"Len, kenapa sama Airin?" ucap Ferro sambil mendekat ke Alena.

"Kenapa lu nangis Len?" tanya Rava khawatir, karna tabiat pria itu ialah pacar dari gadis yang tengah terbaring lemah di ruang UGD.

Alena diam, lidahnya terasa kelu untuk menjawab semua pertanyaan mereka. Membuat Rava geram serta tersulut emosi melihat kediaman Alena yang sambil menangis.

"JAWAB! AIRIN KENAPA?!" bentak Rava pada Alena.

"Gausah bentak dia bisa?" ucap Adrew tidak terima.

"A-Airin... Airin... Dia.."

"Mengidap penyakit leukimia."

Brak

Rava menendang kursi yang ada di dekatnya dan mengacak rambutnya frustasi.

***

Waktu sudah menunjukan siang hari, dokter kembali masuk ke ruangan UGD di sana pun masih terdapat Alena, Adrew, Ferro, dan juga Rava yang setia menunggu Airin yang belum sadarkan diri sejak subuh tadi.
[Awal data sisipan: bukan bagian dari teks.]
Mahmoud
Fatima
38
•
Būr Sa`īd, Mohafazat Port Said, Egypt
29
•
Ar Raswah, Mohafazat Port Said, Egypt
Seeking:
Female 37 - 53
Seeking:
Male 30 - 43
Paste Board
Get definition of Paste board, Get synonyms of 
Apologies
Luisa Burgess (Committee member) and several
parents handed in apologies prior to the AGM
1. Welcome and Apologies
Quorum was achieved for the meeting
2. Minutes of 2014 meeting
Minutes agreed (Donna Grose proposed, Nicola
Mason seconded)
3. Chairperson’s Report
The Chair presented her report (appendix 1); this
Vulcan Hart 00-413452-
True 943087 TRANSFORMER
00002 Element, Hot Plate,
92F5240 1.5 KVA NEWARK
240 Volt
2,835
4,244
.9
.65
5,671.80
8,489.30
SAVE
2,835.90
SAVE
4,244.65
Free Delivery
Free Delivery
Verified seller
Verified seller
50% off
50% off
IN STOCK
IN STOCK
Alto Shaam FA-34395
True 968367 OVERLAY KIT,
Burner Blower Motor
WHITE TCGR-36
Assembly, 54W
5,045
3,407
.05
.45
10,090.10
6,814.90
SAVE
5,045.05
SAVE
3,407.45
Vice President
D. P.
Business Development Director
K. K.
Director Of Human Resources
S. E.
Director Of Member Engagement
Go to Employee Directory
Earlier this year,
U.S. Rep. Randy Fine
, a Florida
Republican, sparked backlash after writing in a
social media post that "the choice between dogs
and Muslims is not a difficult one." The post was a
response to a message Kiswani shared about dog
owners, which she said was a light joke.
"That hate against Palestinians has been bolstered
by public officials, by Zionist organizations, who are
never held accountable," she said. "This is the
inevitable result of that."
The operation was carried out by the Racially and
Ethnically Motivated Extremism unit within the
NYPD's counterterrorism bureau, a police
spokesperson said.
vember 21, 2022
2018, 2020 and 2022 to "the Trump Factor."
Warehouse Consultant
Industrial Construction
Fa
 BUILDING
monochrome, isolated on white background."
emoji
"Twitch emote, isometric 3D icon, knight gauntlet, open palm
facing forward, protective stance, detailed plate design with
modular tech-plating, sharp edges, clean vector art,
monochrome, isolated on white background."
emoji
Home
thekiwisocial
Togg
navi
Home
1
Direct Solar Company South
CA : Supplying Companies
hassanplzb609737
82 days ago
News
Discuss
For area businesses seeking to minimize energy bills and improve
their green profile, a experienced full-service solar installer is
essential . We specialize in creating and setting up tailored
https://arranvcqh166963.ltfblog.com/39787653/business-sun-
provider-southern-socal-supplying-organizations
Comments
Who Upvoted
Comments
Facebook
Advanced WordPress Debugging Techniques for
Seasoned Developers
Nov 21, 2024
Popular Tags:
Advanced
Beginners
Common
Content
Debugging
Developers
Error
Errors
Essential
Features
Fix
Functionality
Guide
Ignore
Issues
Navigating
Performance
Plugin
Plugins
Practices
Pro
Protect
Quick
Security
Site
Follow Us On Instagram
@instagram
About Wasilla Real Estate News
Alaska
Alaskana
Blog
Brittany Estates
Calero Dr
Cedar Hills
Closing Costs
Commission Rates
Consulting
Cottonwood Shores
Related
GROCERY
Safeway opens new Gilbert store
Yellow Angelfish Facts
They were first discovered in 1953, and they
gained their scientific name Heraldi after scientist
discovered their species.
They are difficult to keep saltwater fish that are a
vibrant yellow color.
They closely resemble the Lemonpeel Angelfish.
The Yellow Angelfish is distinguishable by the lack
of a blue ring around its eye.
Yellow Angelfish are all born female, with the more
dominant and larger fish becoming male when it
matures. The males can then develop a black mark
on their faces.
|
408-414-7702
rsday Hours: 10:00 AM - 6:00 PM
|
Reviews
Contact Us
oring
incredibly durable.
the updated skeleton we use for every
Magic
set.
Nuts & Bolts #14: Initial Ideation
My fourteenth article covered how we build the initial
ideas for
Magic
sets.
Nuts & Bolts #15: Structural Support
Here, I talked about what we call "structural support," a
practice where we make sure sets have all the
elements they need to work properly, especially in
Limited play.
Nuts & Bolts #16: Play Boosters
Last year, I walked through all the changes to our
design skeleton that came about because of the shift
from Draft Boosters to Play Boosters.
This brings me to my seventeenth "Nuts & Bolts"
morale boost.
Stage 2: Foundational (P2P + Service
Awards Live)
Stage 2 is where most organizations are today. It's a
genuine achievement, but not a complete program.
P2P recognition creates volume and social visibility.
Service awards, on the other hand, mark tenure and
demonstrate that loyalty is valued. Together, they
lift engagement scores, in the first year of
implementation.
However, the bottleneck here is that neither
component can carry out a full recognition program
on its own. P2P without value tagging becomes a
"Permisi, kami akan segera melakukan operasi, akan tetapi stok darah yang sejenis dengan pasien sedang habis di rumah sakit ini. Apakah dari kalian ada yang mau mendonorkan darah untuk pasien?" ujar suster yang baru keluar ruang UGD.

"Apa golongan darahnya Sus?" tanya Rava.

"Golongan darah pasien B, apakah ada yang cocok?"

Semua serempak terdiam, karna merasa golongan darah mereka tidak sama dengan Airin, Alena menoleh ke arah Adrew dan memandang pria itu dalam, sembari mengingat kembali figura yang Airin tunjukan kepadanya kemarin.

Apa mungkin Airin sama Adrew adik kakak? Ucap Alena dalam hati.

"Adrew, golongan darah kamu sama kan?" celetuk Alena tiba-tiba membuat semua menoleh kepadanya.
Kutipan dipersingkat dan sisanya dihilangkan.